You have to consider the risk

I remember when I started down the rabbit hole that is information security. I’d pose a question as to how we should address some particular infosec topic and the reply from whatever expert I was consulting about cybersecurity with would say “you have to consider the risk”. I hated that answer. Even today, when I give that same reply with complete belief in it, I sometimes feel that tinge of guilt like I’m giving a non-answer. But it’s the truth.

There is no one-size-fits-all answer to most information security questions, and especially this one. Each company has to weigh the business requirements and the associated risks to determine their own stance on the matter. Let’s consider a couple scenarios:

Company 1

Company 1 manages a lot of highly confidential information for its clients. If any of the managed data were compromised, it would result in substantial fines, legal woes, loss of reputation and, potentially, put the company out of business. There is a very strong business need to ensure all of the managed data, and all access to it, is tightly controlled and monitored. The risks of allowing employees to use their own personal devices to connect to the network exposes Company 1 to greater risk of loss of control of the data because they don’t have monitoring software, logging or hardening controls in place on the personally managed device.
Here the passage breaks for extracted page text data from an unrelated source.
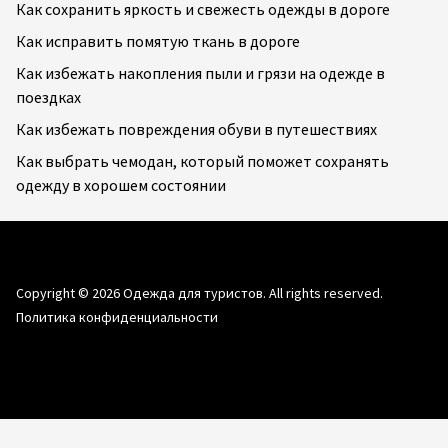
Как сохранить яркость и свежесть одежды в дороге
Как исправить помятую ткань в дороге
Как избежать накопления пыли и грязи на одежде в
поездках
Как избежать повреждения обуви в путешествиях
Как выбрать чемодан, который поможет сохранять
одежду в хорошем состоянии
Copyright © 2026
Одежда для туристов.
All rights reserved.
Политика конфиденциальности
It is in the best interest of Company 1 to not allow BYOD and either enforce a device management solution for external email access or own mobile devices that access company email.

Company 2

Company 2 develops websites for its clients. The work is very seasonal and during peak periods they bring on contract developers to help manage the workload. All of the code repositories are managed in the cloud and the company has controls in place to manage each users’ access to the data based on whether they are working on a project. In this case, allowing users to use their own devices poses less risk. All of the data is managed in the cloud and no network access is required. Company 2 is best off allowing BYOD and having users sign-off on the ability for the company to access their devices for investigative purposes.

And, in the end, it all leads back to policies and training

My mantra, and not just because it’s what I love to do, is that policy and training – two pieces of infosec gold – can prevent a lot of future harm.


You have to define what is acceptable for mobile/BYOD for your organization (and enforce it). If you are allowing users to use personal devices, make sure you get a signed agreement that in the instance of an event, they are required to hand over their personal devices for an investigation. Better yet, implement an MDM (mobile device management) solution. If they refuse at the onset, you can work out an alternative solution early on (i.e. purchase a company device, remove access to network).


You then have to explain to your users why it’s important to have access to their devices (or have the ability to search their email or their browsing history, etc.). Privacy is still a concern for many and you want to make sure they understand what information you need access to and why. Walk them through potential breach scenarios and show them how information on their devices can help in an investigation. Explain the risks of mobile and BYOD and why the protections you are choosing are necessary.